[Data excerpts]
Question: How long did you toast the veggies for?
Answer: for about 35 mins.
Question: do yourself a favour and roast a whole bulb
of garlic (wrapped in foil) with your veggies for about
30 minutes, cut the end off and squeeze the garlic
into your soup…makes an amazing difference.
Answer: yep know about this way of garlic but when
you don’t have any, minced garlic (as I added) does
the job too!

* * *

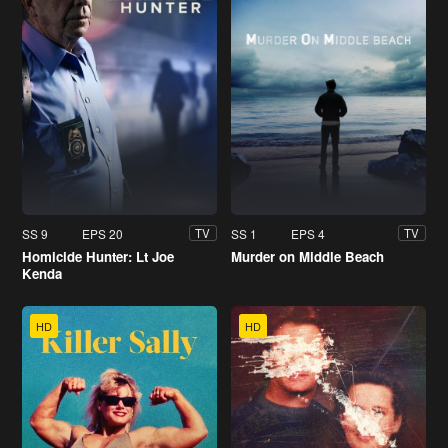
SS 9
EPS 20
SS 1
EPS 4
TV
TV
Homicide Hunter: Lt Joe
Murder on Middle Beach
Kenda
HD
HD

==

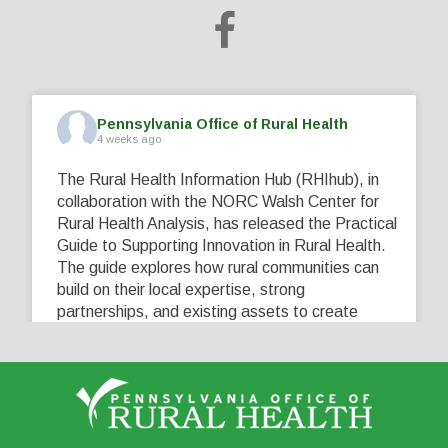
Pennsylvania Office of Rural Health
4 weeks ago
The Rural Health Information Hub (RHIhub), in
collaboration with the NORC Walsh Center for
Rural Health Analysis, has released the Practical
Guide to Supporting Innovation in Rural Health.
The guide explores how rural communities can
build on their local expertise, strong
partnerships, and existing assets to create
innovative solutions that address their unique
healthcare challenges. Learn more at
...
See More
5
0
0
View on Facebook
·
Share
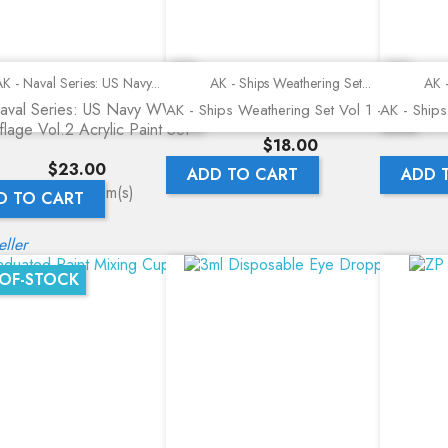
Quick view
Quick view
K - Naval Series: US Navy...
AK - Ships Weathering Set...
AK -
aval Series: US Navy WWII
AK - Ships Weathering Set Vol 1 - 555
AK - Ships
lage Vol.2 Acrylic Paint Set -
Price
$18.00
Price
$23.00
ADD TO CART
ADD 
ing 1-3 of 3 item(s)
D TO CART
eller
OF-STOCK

- _ASSIGNMENT_:
Reply with nothing but a number. State how many lines in the records hold the word "Answer".

- _SOLUTION TO THIS EXERCISE_:
2